Once you fall behind in literacy, there’s good evidence that the problem can compound itself.
Everyone else speeds up and takes off, and the more they read and write, the more they can read and write, build vocabulary, learn in every subject, and develop their cognitive skills.
Meanwhile, you’re still stuck back on the starting blocks. The more you try and fail, the more negative you feel about reading and writing, and the less inclined you are to keep trying. You thus fall further and further behind in your language skills and your learning more generally.
The Matthew Effect
There’s even a word for this: the Matthew Effect, after the depressing “from he that has not, shall be taken away even that which he has” bit of the Bible. There’s an excellent, recent post about the Matthew Effect on this blog, if you want chapter and verse, so to speak.
However, being a former theological student, I know Matthew 25:29 is the denouement of the Parable of the Talents, which isn’t about life being unfair, it’s about making the most of what you’ve got, and not being lazy or afraid to try. The last bit is only depressing when taken out of context. In fact, it could be taken as an admonishment not to allow learners’ talents and potential to be wasted.
Nowadays, we all need to read and spell to cope with the demands of modern life, and it’s clear from scientific research that only about 5% of the population should have difficulties learning to read, and most of them can still do it with the right teaching. Yet too many people are not learning.
The Amos Effect
I’d thus like to propose a new term, the “Amos Effect” for the rollout of early, evidence-based teaching including synthetic phonics, with extra, well-targeted, expert intervention for anyone who needs it, ensuring that everyone gets the best start at literacy and learning, and nobody falls through the cracks.
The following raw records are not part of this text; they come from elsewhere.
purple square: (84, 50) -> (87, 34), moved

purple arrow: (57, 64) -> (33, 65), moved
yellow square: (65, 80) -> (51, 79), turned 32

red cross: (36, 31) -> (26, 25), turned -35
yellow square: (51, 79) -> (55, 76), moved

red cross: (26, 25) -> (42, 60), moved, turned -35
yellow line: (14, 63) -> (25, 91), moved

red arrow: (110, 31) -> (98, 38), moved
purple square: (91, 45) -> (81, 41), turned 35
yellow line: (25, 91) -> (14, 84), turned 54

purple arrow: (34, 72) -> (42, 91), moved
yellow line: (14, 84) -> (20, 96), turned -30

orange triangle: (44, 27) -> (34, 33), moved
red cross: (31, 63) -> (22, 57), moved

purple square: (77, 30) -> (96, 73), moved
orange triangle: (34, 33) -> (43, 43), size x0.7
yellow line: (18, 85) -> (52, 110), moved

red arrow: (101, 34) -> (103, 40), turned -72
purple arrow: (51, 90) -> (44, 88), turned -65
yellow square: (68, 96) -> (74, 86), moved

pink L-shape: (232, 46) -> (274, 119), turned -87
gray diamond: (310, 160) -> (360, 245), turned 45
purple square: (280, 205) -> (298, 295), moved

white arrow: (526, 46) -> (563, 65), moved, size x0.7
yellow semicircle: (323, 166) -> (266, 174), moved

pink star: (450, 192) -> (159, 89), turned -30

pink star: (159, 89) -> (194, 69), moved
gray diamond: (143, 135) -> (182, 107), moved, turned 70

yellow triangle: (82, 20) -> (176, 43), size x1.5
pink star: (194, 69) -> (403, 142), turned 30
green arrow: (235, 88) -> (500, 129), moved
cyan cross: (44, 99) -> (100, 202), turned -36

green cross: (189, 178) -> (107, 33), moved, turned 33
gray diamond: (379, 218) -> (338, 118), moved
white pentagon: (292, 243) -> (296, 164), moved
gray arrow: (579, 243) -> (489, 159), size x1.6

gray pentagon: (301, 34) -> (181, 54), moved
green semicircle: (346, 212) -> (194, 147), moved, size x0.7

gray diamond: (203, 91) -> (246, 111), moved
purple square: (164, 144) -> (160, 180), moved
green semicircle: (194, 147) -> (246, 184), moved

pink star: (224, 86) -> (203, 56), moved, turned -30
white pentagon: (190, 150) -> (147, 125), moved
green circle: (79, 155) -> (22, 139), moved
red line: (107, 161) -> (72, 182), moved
In my churchgoing childhood I learnt that a lot of people in the Bible talk about equality and social justice, but I’ve always thought that Amos does it best. Verse 5:24 says: “Let justice roll on like a mighty river, and righteousness like an ever-flowing stream” – not overly dramatic in this context, I think, given the gravity of the consequences of illiteracy, for both the individuals affected and the whole society.